ÉPILOGUE
Les artifices éclataient dans le ciel, sous les relents de
musiques inspirantes et paisibles d’Edoras, musiques de joie, traduisant une nouvelle félicité. Ce soir, Edoras ne dormait pas, que ce soit dans, ou en-dehors, du Temple de la Lune. Les deux souveraines s’unissaient au nom de l’amour, et l’avenir semblait radieux, s’ouvrant sous les meilleures auspices.
À côté du Temple de la Lune, il y avait un lac, un agréable lac qui permettait également de voir la ville, et, ce soir, la surface du lac réfléchissait les multiples feux d’artifices qui éclataient.

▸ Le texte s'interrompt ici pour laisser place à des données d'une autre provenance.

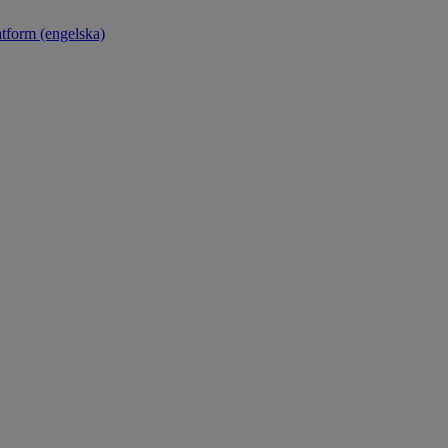
atform (engelska)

Ce n’était pas la fin de la soirée, car, comme de coutume, les Edorassiens s’apprêtaient à faire briller la nuit, en envoyant dans le ciel les fameuses lanternes célestes. La tradition voulait en effet qu’un mariage soit célébré par des lampes qu’on attachait à des ballons pour les faire voler en l’air. Et, ce soir, cette tradition serait respectée. Sur le lac, les artificiers se préparaient donc, après avoir lancé leurs fusées, allumant les lanternes, comme tous les habitants.
L’aube était paresseusement en train de se lever, de telle sorte qu’il fallait lancer les lampes à l’aurore. Historiquement, Edoras avait utilisé ces lanternes grâce à Elise Kaguya, la Première ayant eu l’idée de ce système en consultant de vieux ouvrages militaires, afin de l’utiliser pour la signalétique militaire. La technologie était ensuite devenue désuète avec l’apparition de nouveaux moyens de communication, et les lanternes célestes avaient trouvé une renaissance en tombant dans le domaine civil. De fait, il existait, à Edoras, une fête traditionnelle annuelle, un festival où chaque couple se rendait à un grand parc local,e t lançait le soir les lanternes, en hommage à leur amour : le
Loy Kratong.
Aujourd’hui, le festival allait arriver en avance. Pour autant, toute cette joie n’était pas sans déclencher, aux yeux de la femme assise sur une petite île au centre du lac, une certaine mélancolie.
«
Jadis, on me rejetait pour mes grandes oreilles. Aujourd’hui, on rejette les autres parce qu’il sont des poils aux mentons. Sommes-nous condamnés à répéter sans arrêt les mêmes erreurs ? »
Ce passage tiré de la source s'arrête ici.